▶ _YOUR TASK_
Lines in the listing below that contain the string "Рюкзак" are to be found and copied.

▶ _DATA SECTION_
☆ ☆ ☆ ☆

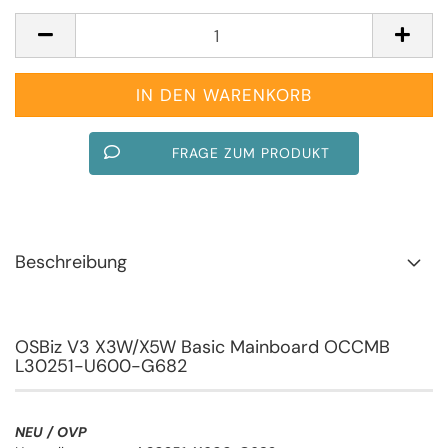
FRAGE ZUM PRODUKT
Beschreibung
OSBiz V3 X3W/X5W Basic Mainboard OCCMB
L30251-U600-G682
NEU / OVP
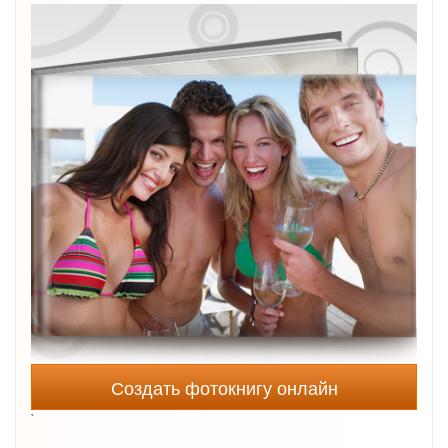
Создать фотокнигу онлайн
`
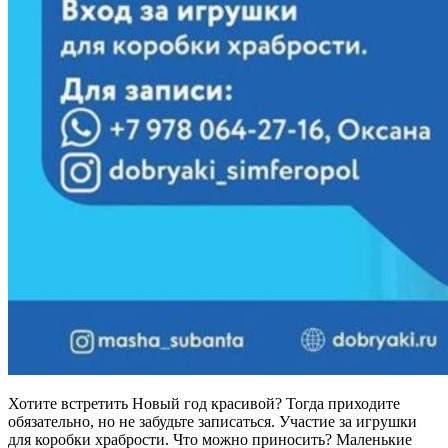
Хотите встретить Новый год красивой? Тогда приходите
обязательно, но не забудьте записаться. Участие за игрушки
для коробки храбрости. Что можно приносить? Маленькие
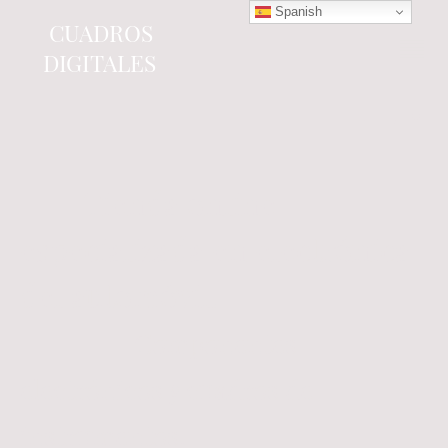
Spanish
CUADROS
DIGITALES
Tienda online
especializada en electrónica
del automóvil.
Componentes
electrónicos y cuadros de
instrumentos.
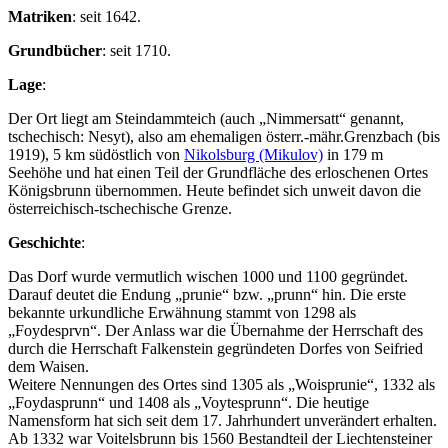
Matriken
: seit 1642.
Grundbücher
: seit 1710.
Lage
:
Der Ort liegt am Steindammteich (auch „Nimmersatt“ genannt,
tschechisch: Nesyt), also am ehemaligen österr.-mähr.Grenzbach (bis
1919), 5 km südöstlich von
Nikolsburg (Mikulov)
in 179 m
Seehöhe und hat einen Teil der Grundfläche des erloschenen Ortes
Königsbrunn übernommen. Heute befindet sich unweit davon die
österreichisch-tschechische Grenze.
Geschichte
:
Das Dorf wurde vermutlich wischen 1000 und 1100 gegründet.
Darauf deutet die Endung „prunie“ bzw. „prunn“ hin. Die erste
bekannte urkundliche Erwähnung stammt von 1298 als
„Foydesprvn“. Der Anlass war die Übernahme der Herrschaft des
durch die Herrschaft Falkenstein gegründeten Dorfes von Seifried
dem Waisen.
Weitere Nennungen des Ortes sind 1305 als „Woisprunie“, 1332 als
„Foydasprunn“ und 1408 als „Voytesprunn“. Die heutige
Namensform hat sich seit dem 17. Jahrhundert unverändert erhalten.
Ab 1332 war Voitelsbrunn bis 1560 Bestandteil der Liechtensteiner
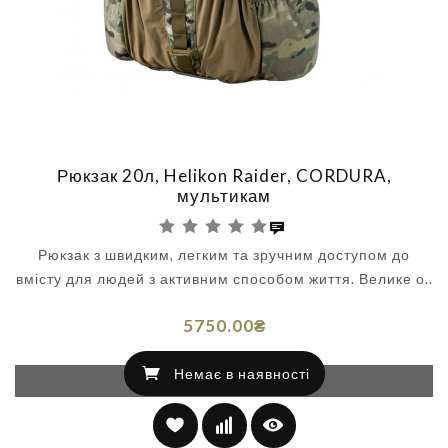
Рюкзак 20л, Helikon Raider, CORDURA,
мультикам
Рюкзак з швидким, легким та зручним доступом до
вмісту для людей з активним способом життя. Велике о..
5750.00₴
Немає в наявності
Немає в наявності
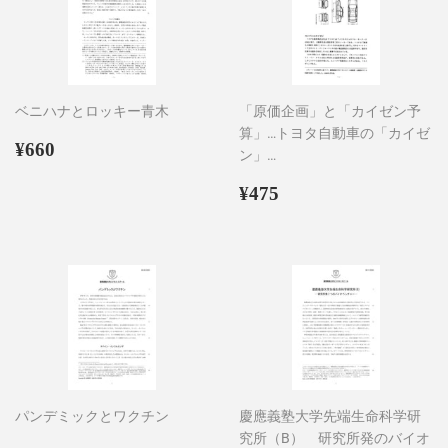
ベニハナとロッキー青木
「原価企画」と「カイゼン予
算」…トヨタ自動車の「カイゼ
通
¥660
¥660
ン」…
常
価
通
¥475
¥475
格
常
価
格
パンデミックとワクチン
慶應義塾大学先端生命科学研
究所（B） 研究所発のバイオ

☆ ☆ ☆ ☆

▶ _PROBLEM SOLUTION_
Рюкзак 20л, Helikon Raider, CORDURA,
Рюкзак з швидким, легким та зручним доступом до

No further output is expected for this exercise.